Japanese Sake - 008 Steamed rice

008 Steamed rice

Steamed rice.jpg

Sake is typically brewed through the following steps.


(1) Classify brown rice as a raw material depending on variety, production area, and rice milling ratio, then polish the rice. After polishing (8% moisture content), keep it for about 10 to 20 days, that is called as "drying period" to balance back the moisture content (13%). And it becomes ready for the raw material for washing. 

(2) Wash white rice with a large amount of water by human hands or rice washing machine, and rinse with sufficient water. Moisture absorption in the white rice is restricted to make the ratio constant and make the steamed condition suitable for the purpose, depending on the variety and the rice polishing rate.
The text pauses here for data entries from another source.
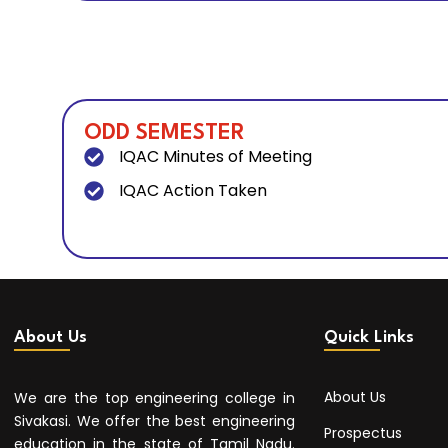
ODD SEMESTER
IQAC Minutes of Meeting
IQAC Action Taken
About Us
Quick Links
About Us
We are the top engineering college in
Sivakasi. We offer the best engineering
Prospectus
education in the state of Tamil Nadu.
(3) This white rice soaked in the water is classified depending on the raw materials and steamed for 60 minutes from 6:40 to 9:00 AM on the early morning of the next day by a device called "Koshiki” (steamer). The process of steaming the white rice brings the rich aroma and calm taste of sake among other brewed alcohols.

The brewing of modern sake started with the development of steaming methods. In the Edo period (1603-1868), white rice was steamed using firewood as fuel by placing "Koshiki"(steamer) on a large traditional Japanese stove. In the Meiji era (1868-1912), the fuel for steaming method was shifted from firewood to coal. 
In the Showa era (1926-1989), it was shifted to oil burners using oil as fuel. The technology of oil burners was also applied for ships as a power source. The steam boilers were miniaturized for brewing and were applied in various places.

Nowadays, it was improved to a small once-through steam boiler that uses heavy oil as fuel. In urban areas, natural gas is used to steam rice using "Koshiki".

The steam path from the boiler to the "Koshiki” (steamer)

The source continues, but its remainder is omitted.